Please give nothing except the number of lines in the records below that include the word "email".

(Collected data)
━━━━━━━━━━━━━━━━━━━━

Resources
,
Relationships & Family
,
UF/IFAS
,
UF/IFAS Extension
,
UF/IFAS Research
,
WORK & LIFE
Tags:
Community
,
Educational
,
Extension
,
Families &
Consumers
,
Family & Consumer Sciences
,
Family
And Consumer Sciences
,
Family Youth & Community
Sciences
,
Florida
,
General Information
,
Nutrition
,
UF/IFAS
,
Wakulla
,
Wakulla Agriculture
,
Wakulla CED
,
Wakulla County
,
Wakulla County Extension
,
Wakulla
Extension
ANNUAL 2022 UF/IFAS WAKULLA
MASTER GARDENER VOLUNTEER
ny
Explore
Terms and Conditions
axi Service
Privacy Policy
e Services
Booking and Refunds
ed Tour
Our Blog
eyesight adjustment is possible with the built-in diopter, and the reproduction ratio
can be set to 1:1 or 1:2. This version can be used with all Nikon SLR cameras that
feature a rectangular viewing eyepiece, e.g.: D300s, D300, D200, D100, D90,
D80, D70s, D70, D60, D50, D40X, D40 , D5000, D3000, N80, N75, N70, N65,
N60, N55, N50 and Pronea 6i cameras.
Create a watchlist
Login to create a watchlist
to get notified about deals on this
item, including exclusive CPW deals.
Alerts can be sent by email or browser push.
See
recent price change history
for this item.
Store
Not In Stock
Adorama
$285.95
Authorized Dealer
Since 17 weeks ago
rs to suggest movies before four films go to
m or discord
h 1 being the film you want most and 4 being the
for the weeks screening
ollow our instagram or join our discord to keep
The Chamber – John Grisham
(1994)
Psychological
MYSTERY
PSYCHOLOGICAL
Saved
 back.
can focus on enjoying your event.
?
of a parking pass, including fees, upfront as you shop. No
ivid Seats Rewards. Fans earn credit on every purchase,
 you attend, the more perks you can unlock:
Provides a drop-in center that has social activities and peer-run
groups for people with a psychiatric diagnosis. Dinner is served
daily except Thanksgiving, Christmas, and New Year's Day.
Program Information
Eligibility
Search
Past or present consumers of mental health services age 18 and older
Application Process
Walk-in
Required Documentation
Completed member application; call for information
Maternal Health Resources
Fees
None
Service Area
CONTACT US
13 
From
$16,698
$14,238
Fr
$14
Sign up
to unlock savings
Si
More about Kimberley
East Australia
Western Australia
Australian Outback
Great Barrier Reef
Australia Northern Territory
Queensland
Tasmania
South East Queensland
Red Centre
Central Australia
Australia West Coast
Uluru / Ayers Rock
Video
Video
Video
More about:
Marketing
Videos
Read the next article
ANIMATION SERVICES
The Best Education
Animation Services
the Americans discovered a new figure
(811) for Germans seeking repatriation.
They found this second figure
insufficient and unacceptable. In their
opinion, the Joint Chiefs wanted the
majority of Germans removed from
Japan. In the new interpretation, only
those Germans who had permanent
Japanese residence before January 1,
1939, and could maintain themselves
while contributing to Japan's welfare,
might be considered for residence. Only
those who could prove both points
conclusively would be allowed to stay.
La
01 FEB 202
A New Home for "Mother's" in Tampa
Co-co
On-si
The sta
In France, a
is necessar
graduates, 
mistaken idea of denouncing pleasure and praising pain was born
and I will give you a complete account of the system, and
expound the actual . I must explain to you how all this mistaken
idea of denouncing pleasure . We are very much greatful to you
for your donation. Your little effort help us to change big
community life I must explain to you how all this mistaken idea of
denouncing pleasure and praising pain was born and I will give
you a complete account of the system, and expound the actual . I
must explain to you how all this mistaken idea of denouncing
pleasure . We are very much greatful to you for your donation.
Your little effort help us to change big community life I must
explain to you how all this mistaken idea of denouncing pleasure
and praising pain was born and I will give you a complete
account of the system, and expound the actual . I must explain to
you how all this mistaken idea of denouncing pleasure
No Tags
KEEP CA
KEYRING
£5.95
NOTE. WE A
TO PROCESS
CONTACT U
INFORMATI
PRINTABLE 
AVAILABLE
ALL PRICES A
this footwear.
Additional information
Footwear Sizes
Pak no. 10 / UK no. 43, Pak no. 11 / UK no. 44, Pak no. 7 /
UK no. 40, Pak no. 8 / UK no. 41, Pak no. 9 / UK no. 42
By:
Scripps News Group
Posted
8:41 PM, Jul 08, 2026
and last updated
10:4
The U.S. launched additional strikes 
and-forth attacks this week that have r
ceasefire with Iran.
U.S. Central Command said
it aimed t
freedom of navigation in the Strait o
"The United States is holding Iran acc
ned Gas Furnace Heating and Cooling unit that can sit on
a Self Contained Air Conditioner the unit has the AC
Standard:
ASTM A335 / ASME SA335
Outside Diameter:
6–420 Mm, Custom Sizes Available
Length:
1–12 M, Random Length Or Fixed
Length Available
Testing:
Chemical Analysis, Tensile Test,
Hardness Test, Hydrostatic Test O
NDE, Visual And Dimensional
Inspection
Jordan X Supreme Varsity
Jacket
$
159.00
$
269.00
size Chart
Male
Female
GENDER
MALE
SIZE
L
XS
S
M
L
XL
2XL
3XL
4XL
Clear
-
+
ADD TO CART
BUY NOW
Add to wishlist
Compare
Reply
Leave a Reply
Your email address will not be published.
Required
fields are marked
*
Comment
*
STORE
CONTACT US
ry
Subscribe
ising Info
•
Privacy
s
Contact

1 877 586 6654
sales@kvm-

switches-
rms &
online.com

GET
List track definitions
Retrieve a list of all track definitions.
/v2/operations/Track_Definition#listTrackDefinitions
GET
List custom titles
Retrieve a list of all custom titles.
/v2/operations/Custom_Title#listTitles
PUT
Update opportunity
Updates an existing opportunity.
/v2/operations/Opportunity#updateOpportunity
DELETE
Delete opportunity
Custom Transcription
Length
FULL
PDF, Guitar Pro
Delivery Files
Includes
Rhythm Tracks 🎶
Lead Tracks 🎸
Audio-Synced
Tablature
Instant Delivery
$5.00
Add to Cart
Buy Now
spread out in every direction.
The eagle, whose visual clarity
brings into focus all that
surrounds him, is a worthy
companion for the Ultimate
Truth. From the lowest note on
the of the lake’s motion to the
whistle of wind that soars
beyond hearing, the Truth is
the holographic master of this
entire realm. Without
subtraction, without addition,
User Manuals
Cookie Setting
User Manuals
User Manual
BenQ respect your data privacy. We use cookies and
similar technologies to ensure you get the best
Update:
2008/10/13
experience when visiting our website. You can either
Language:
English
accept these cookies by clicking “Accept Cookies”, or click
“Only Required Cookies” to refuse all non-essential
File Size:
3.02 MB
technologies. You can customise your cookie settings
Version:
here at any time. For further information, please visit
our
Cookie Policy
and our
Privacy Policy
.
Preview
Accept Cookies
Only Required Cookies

━━━━━━━━━━━━━━━━━━━━

Reply -> 2